Risks in a workplace can lead to extremely negative consequences. It can be especially dangerous when a person is exposed to the same hazards routinely. In order to protect employees, hazards need to be first acknowledged and the severity recognized. Occupational risk assessments provide this information, allowing limits for safe levels to be put in place. By maintaining appropriate standards, employees’ well-being is protected. A United States public health organization that conducts occupational risk assessments is the National Institute for Occupational Health and Safety (NIOSH). Though these evaluations often focus on chemicals, they are useful in looking at other hazards.

== Process ==
To appropriately access hazards there are two parts that must occur. Firstly, there must be an "exposure assessment" which measures the likelihood of worker contact and the level of contact. Secondly, a "risk characterization" must be made which measures the probability and severity of the possible health risks. The information gathered is then used to approximate the health risk with varying concentrations of exposure. The goal is to assure that no worker experiences any health or functional impairment.

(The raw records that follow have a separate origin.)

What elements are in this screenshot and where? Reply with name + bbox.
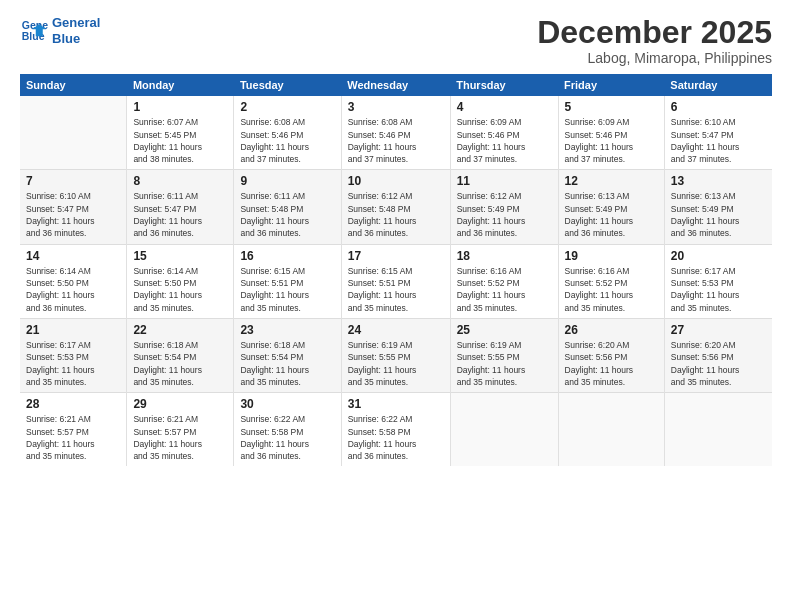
- week-row-5: 28Sunrise: 6:21 AMSunset: 5:57 PMDayligh…: [20, 393, 772, 467]
- day-cell: 29Sunrise: 6:21 AMSunset: 5:57 PMDayligh…: [127, 393, 234, 467]
- day-info: Sunrise: 6:15 AMSunset: 5:51 PMDaylight:…: [240, 265, 334, 314]
- day-number: 7: [26, 174, 120, 188]
- logo-text: General Blue: [52, 15, 100, 46]
- day-cell: [20, 96, 127, 170]
- day-info: Sunrise: 6:12 AMSunset: 5:49 PMDaylight:…: [457, 190, 552, 239]
- day-info: Sunrise: 6:18 AMSunset: 5:54 PMDaylight:…: [133, 339, 227, 388]
- column-header-friday: Friday: [558, 74, 664, 96]
- day-number: 26: [565, 323, 658, 337]
- day-cell: 21Sunrise: 6:17 AMSunset: 5:53 PMDayligh…: [20, 318, 127, 392]
- day-cell: 28Sunrise: 6:21 AMSunset: 5:57 PMDayligh…: [20, 393, 127, 467]
- day-info: Sunrise: 6:16 AMSunset: 5:52 PMDaylight:…: [457, 265, 552, 314]
- day-number: 21: [26, 323, 120, 337]
- day-info: Sunrise: 6:13 AMSunset: 5:49 PMDaylight:…: [671, 190, 766, 239]
- day-info: Sunrise: 6:22 AMSunset: 5:58 PMDaylight:…: [348, 413, 444, 462]
- day-cell: 10Sunrise: 6:12 AMSunset: 5:48 PMDayligh…: [341, 170, 450, 244]
- day-cell: 2Sunrise: 6:08 AMSunset: 5:46 PMDaylight…: [234, 96, 341, 170]
- day-info: Sunrise: 6:10 AMSunset: 5:47 PMDaylight:…: [26, 190, 120, 239]
- day-info: Sunrise: 6:20 AMSunset: 5:56 PMDaylight:…: [671, 339, 766, 388]
- day-number: 11: [457, 174, 552, 188]
- day-number: 22: [133, 323, 227, 337]
- day-cell: 20Sunrise: 6:17 AMSunset: 5:53 PMDayligh…: [664, 244, 772, 318]
- day-cell: 16Sunrise: 6:15 AMSunset: 5:51 PMDayligh…: [234, 244, 341, 318]
- subtitle: Labog, Mimaropa, Philippines: [537, 50, 772, 66]
- day-info: Sunrise: 6:22 AMSunset: 5:58 PMDaylight:…: [240, 413, 334, 462]
- day-number: 18: [457, 249, 552, 263]
- day-cell: 14Sunrise: 6:14 AMSunset: 5:50 PMDayligh…: [20, 244, 127, 318]
- day-cell: 4Sunrise: 6:09 AMSunset: 5:46 PMDaylight…: [450, 96, 558, 170]
- week-row-2: 7Sunrise: 6:10 AMSunset: 5:47 PMDaylight…: [20, 170, 772, 244]
- day-info: Sunrise: 6:09 AMSunset: 5:46 PMDaylight:…: [457, 116, 552, 165]
- day-cell: 5Sunrise: 6:09 AMSunset: 5:46 PMDaylight…: [558, 96, 664, 170]
- day-number: 31: [348, 397, 444, 411]
- logo: General Blue General Blue: [20, 15, 100, 46]
- day-number: 25: [457, 323, 552, 337]
- day-cell: [450, 393, 558, 467]
- column-header-tuesday: Tuesday: [234, 74, 341, 96]
- main-title: December 2025: [537, 15, 772, 50]
- week-row-3: 14Sunrise: 6:14 AMSunset: 5:50 PMDayligh…: [20, 244, 772, 318]
- day-info: Sunrise: 6:21 AMSunset: 5:57 PMDaylight:…: [26, 413, 120, 462]
- day-cell: 23Sunrise: 6:18 AMSunset: 5:54 PMDayligh…: [234, 318, 341, 392]
- day-info: Sunrise: 6:12 AMSunset: 5:48 PMDaylight:…: [348, 190, 444, 239]
- day-cell: 3Sunrise: 6:08 AMSunset: 5:46 PMDaylight…: [341, 96, 450, 170]
- day-number: 28: [26, 397, 120, 411]
- day-cell: 30Sunrise: 6:22 AMSunset: 5:58 PMDayligh…: [234, 393, 341, 467]
- day-info: Sunrise: 6:21 AMSunset: 5:57 PMDaylight:…: [133, 413, 227, 462]
- day-number: 27: [671, 323, 766, 337]
- day-cell: 15Sunrise: 6:14 AMSunset: 5:50 PMDayligh…: [127, 244, 234, 318]
- day-info: Sunrise: 6:11 AMSunset: 5:47 PMDaylight:…: [133, 190, 227, 239]
- day-number: 16: [240, 249, 334, 263]
- day-info: Sunrise: 6:18 AMSunset: 5:54 PMDaylight:…: [240, 339, 334, 388]
- day-info: Sunrise: 6:11 AMSunset: 5:48 PMDaylight:…: [240, 190, 334, 239]
- page: General Blue General Blue December 2025 …: [0, 0, 792, 612]
- day-cell: 24Sunrise: 6:19 AMSunset: 5:55 PMDayligh…: [341, 318, 450, 392]
- day-number: 24: [348, 323, 444, 337]
- day-cell: 11Sunrise: 6:12 AMSunset: 5:49 PMDayligh…: [450, 170, 558, 244]
- day-info: Sunrise: 6:19 AMSunset: 5:55 PMDaylight:…: [457, 339, 552, 388]
- calendar-table: SundayMondayTuesdayWednesdayThursdayFrid…: [20, 74, 772, 466]
- day-info: Sunrise: 6:17 AMSunset: 5:53 PMDaylight:…: [671, 265, 766, 314]
- header-row: SundayMondayTuesdayWednesdayThursdayFrid…: [20, 74, 772, 96]
- day-cell: 31Sunrise: 6:22 AMSunset: 5:58 PMDayligh…: [341, 393, 450, 467]
- day-number: 4: [457, 100, 552, 114]
- column-header-sunday: Sunday: [20, 74, 127, 96]
- column-header-monday: Monday: [127, 74, 234, 96]
- day-number: 20: [671, 249, 766, 263]
- day-cell: 6Sunrise: 6:10 AMSunset: 5:47 PMDaylight…: [664, 96, 772, 170]
- logo-icon: General Blue: [20, 17, 48, 45]
- day-cell: 27Sunrise: 6:20 AMSunset: 5:56 PMDayligh…: [664, 318, 772, 392]
- day-info: Sunrise: 6:17 AMSunset: 5:53 PMDaylight:…: [26, 339, 120, 388]
- day-cell: 7Sunrise: 6:10 AMSunset: 5:47 PMDaylight…: [20, 170, 127, 244]
- day-number: 5: [565, 100, 658, 114]
- day-info: Sunrise: 6:15 AMSunset: 5:51 PMDaylight:…: [348, 265, 444, 314]
- column-header-thursday: Thursday: [450, 74, 558, 96]
- day-number: 14: [26, 249, 120, 263]
- day-number: 3: [348, 100, 444, 114]
- day-info: Sunrise: 6:08 AMSunset: 5:46 PMDaylight:…: [240, 116, 334, 165]
- day-info: Sunrise: 6:14 AMSunset: 5:50 PMDaylight:…: [26, 265, 120, 314]
- day-info: Sunrise: 6:20 AMSunset: 5:56 PMDaylight:…: [565, 339, 658, 388]
- week-row-4: 21Sunrise: 6:17 AMSunset: 5:53 PMDayligh…: [20, 318, 772, 392]
- header: General Blue General Blue December 2025 …: [20, 15, 772, 66]
- day-number: 13: [671, 174, 766, 188]
- day-info: Sunrise: 6:08 AMSunset: 5:46 PMDaylight:…: [348, 116, 444, 165]
- day-cell: [558, 393, 664, 467]
- day-info: Sunrise: 6:14 AMSunset: 5:50 PMDaylight:…: [133, 265, 227, 314]
- day-number: 6: [671, 100, 766, 114]
- day-number: 29: [133, 397, 227, 411]
- column-header-wednesday: Wednesday: [341, 74, 450, 96]
- day-number: 15: [133, 249, 227, 263]
- day-cell: 1Sunrise: 6:07 AMSunset: 5:45 PMDaylight…: [127, 96, 234, 170]
- day-number: 2: [240, 100, 334, 114]
- day-number: 10: [348, 174, 444, 188]
- day-number: 30: [240, 397, 334, 411]
- day-cell: 9Sunrise: 6:11 AMSunset: 5:48 PMDaylight…: [234, 170, 341, 244]
- day-number: 19: [565, 249, 658, 263]
- day-cell: 26Sunrise: 6:20 AMSunset: 5:56 PMDayligh…: [558, 318, 664, 392]
- day-cell: 25Sunrise: 6:19 AMSunset: 5:55 PMDayligh…: [450, 318, 558, 392]
- day-info: Sunrise: 6:09 AMSunset: 5:46 PMDaylight:…: [565, 116, 658, 165]
- day-cell: 19Sunrise: 6:16 AMSunset: 5:52 PMDayligh…: [558, 244, 664, 318]
- day-info: Sunrise: 6:10 AMSunset: 5:47 PMDaylight:…: [671, 116, 766, 165]
- day-cell: 18Sunrise: 6:16 AMSunset: 5:52 PMDayligh…: [450, 244, 558, 318]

The first step to an occupational risk assessment is the identification of a hazard, which is a circumstance, a cause or an action that has the capability to harm whether through injury or illness. In a workplace it is any hazard that can cause harm to an employee. Yet, there is more to hazard identification then simply knowing that something can cause risk. Effects have to be known and who might be vulnerable. To be able to accurately estimate safe levels all co-factors must be known, including the conditions that modify the effect and factors of uncertainty.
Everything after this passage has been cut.